10/01/2019
Quem não se comunica, se trumbica.
08/01/2019
Como o velho guerreiro falava ainda na década dos anos 1960, a comunicação é uma das chaves que definem o sucesso ou o fracasso de uma pessoa. Eu que cheguei em 1969 pela primeira vez no Brasil onde atualmente é conhecido como Pier Mauá do Porto Maravilha, sei muito bem disso. Naquele dia eu só sabia contar de um a dez. Onze e doze eu ainda não sabia.
Quem gosta de animais sabe que a linguagem não é a exclusividade de ser humano, Homo Sapiens. Porém os estudiosos afirmam que o uso de língua com a gramática é exclusivo do humano. As baleias, os outros primatas, por exemplo, possuem as palavras, mas não formam frases mais complexas (ainda). Podemos dizer que o uso da linguagem mais complexa é uma condição humana.
A linguagem seja ela escrita, falada, gestual, de expressão facial ou qualquer outro meio, é a ferramenta para a comunicação. Se não servir para comunicar, não é linguagem. Eu diria até que se não comunicar, um ser humano perde a grande parte da condição humana.
Agora vamos analisar como usamos a língua.
1. O primeiro indivíduo, o emissor, tem algo na sua mente que quer transmitir. Ele converte esse algo em sinais usando uma linguagem (escrita, falada, gestual, de expressão facial ou qualquer outra). Ou ele “traduziu” esse algo em sinais. Para tanto ele usou algum tipo de tradutor ou dicionário que tem na cabeça dele, o resultado do aprendizado ao longo da sua vida. Ou podemos dizer que o emissor fez a codificação usando o dicionário exclusivo dele e enviou os sinais codificados.
2. O sinal enviado é recebido pelo outro indivíduo, receptor. O receptor coverte esses sinais em ideia, opinião, sentimento, fato, etc. na sua cabeça. Podemos dizer que o receptor decodificou os sinais em algo em seu cérebro. Para essa conversão é usada outro tradutor ou dicionário que o receptor tem exclusivamente.
3. Notem que o tradutor ou o dicionário que o emissor tem nem sempre é igual ao tradutor ou o dicionário que o receptor tem. Aliás, à via da regra, elas são diferentes. Afinal eles são indivíduos literalmente com experiências e aprendizados diferentes entre si.
4. Assim, quando a transmissão é feita pelo primeiro indivíduo para o segundo, o que o receptor entendeu da transmissão pode ser diferente do que o emissor pretendeu a passar.
5. Ainda podemos ter os ruídos ou as deficiências na transmissão que atrapalham a compreensão na recepção.
Eu recomendo que vocês já estejam preparados que nesse tipo de transmissão unilateral o conteúdo recebido muitas vezes ser diferente do conteúdo da emissão.
Na comunicação face a face ou num diálogo, o que há é você, o emissor percebe pela tom ou timbre da voz, gestual, de expressão facial, etc. do receptor se há algo errado na comunicação.
Num texto, numa mensagem enviada, o emissor em geral não conta com as linguagens colaterais do receptor que informam sobre a percepção no receptor.
Então o que fazer?

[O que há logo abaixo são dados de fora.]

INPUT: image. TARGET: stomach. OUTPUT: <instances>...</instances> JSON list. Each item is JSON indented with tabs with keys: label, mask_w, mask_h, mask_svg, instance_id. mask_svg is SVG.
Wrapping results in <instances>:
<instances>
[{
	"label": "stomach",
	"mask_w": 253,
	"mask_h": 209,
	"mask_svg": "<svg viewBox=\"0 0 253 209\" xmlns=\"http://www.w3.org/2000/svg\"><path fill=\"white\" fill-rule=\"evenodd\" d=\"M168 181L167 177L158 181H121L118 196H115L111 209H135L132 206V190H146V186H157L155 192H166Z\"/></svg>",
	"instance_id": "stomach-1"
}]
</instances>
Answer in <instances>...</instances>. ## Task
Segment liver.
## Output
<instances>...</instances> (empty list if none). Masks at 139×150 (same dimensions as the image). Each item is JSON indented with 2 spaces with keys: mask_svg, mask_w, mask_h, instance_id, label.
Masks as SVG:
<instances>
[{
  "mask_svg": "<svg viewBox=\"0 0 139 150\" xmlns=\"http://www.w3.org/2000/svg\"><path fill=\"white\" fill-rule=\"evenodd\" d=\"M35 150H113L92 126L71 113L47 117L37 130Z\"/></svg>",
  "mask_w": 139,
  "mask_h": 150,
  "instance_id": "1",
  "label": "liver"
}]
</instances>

Eu recomendo:
• Emissor: Pede que o receptor informe o que ele entendeu.
• Receptor: Resuma o que entendeu do emissor.
Alguns chamam isto de FEEDBACK.
Quando um monólogo for convertido em diálogo, o discurso se transformar numa conversa, o risco do receptor entender coisa diferente do que o emissor pretendeu cai muito.

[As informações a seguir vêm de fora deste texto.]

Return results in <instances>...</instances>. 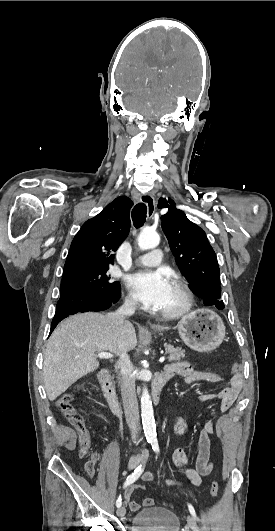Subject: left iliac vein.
I'll use <instances>...</instances> for the list:
<instances>
[{"label":"left iliac vein","instance_id":"obj_1","mask_svg":"<svg viewBox=\"0 0 275 531\" xmlns=\"http://www.w3.org/2000/svg\"><path fill=\"white\" fill-rule=\"evenodd\" d=\"M148 458H149V454L146 453L145 459L147 460ZM187 524L192 531H200L199 528L197 527L195 519L191 515H188L187 517Z\"/></svg>","mask_w":275,"mask_h":531}]
</instances>
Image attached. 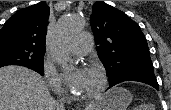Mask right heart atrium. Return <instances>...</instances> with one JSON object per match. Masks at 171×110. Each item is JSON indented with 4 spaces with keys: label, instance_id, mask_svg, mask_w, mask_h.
<instances>
[{
    "label": "right heart atrium",
    "instance_id": "d8ad5b80",
    "mask_svg": "<svg viewBox=\"0 0 171 110\" xmlns=\"http://www.w3.org/2000/svg\"><path fill=\"white\" fill-rule=\"evenodd\" d=\"M43 74L44 78L49 85L50 89L55 95L61 96L64 94L65 89L59 73L57 72L54 65L45 59L43 63Z\"/></svg>",
    "mask_w": 171,
    "mask_h": 110
}]
</instances>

Mas mesmo assim, lembrem-se, a comunicação sempre é sujeita ao erro de interpretação pela individualidade inerente entre as pessoas.
Se a comunicação pretendida for de massa, convém verificar o entendimento através da pesquisa de opinião ou de satisfação pela amostragem ou total. Ao menos procurem saber a reação (as linguagens colaterais) do público.

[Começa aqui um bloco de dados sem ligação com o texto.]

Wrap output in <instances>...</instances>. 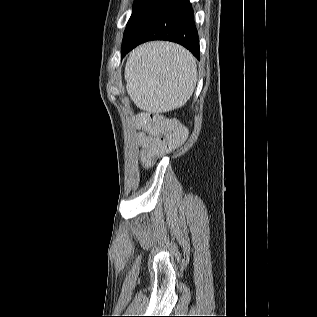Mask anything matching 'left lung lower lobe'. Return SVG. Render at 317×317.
<instances>
[{
  "label": "left lung lower lobe",
  "instance_id": "left-lung-lower-lobe-1",
  "mask_svg": "<svg viewBox=\"0 0 317 317\" xmlns=\"http://www.w3.org/2000/svg\"><path fill=\"white\" fill-rule=\"evenodd\" d=\"M152 40L176 42L200 59L198 33L189 0H167L129 42L122 44V57L136 46Z\"/></svg>",
  "mask_w": 317,
  "mask_h": 317
}]
</instances>
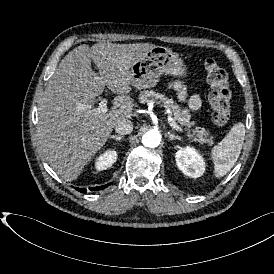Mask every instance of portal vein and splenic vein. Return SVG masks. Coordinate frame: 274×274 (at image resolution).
<instances>
[{
	"instance_id": "18ae733b",
	"label": "portal vein and splenic vein",
	"mask_w": 274,
	"mask_h": 274,
	"mask_svg": "<svg viewBox=\"0 0 274 274\" xmlns=\"http://www.w3.org/2000/svg\"><path fill=\"white\" fill-rule=\"evenodd\" d=\"M107 104H108V99L107 98H103L100 102H99V106L97 107V112L99 114H104L107 113ZM168 121L170 123V126L175 129L176 131H179L181 133H184V130L180 127V125H178L176 123V121L172 118L169 117Z\"/></svg>"
}]
</instances>
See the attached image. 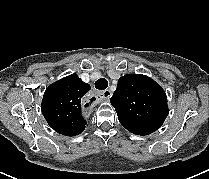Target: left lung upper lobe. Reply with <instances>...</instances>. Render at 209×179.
I'll use <instances>...</instances> for the list:
<instances>
[{"instance_id":"5c2ea615","label":"left lung upper lobe","mask_w":209,"mask_h":179,"mask_svg":"<svg viewBox=\"0 0 209 179\" xmlns=\"http://www.w3.org/2000/svg\"><path fill=\"white\" fill-rule=\"evenodd\" d=\"M110 102L123 126L146 134L159 129L169 112L165 91L154 80L141 74L120 77Z\"/></svg>"}]
</instances>
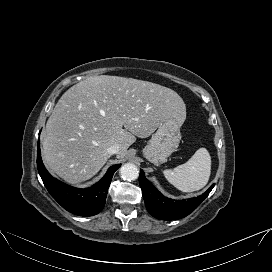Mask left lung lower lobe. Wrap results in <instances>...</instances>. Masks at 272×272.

Quanto ao meio de comunicação, prefira aquele que pode ser revisto, reproduzido. Oral se perde fácil, exceto quando for gravado. Facial ou gestual pode não ser percebido. Na linguagem não formal, a variação entre indivíduos pode se muito grande causando erros de interpretação.
Assim, desde que as escritas forem inventadas o ser humano tem dado a preferência nesse canal de comunicação.
Eu acho que o sucesso da WhatsApp se deve ao fato de nele é simples usar o formato que pode ser lido ou escutado novamente.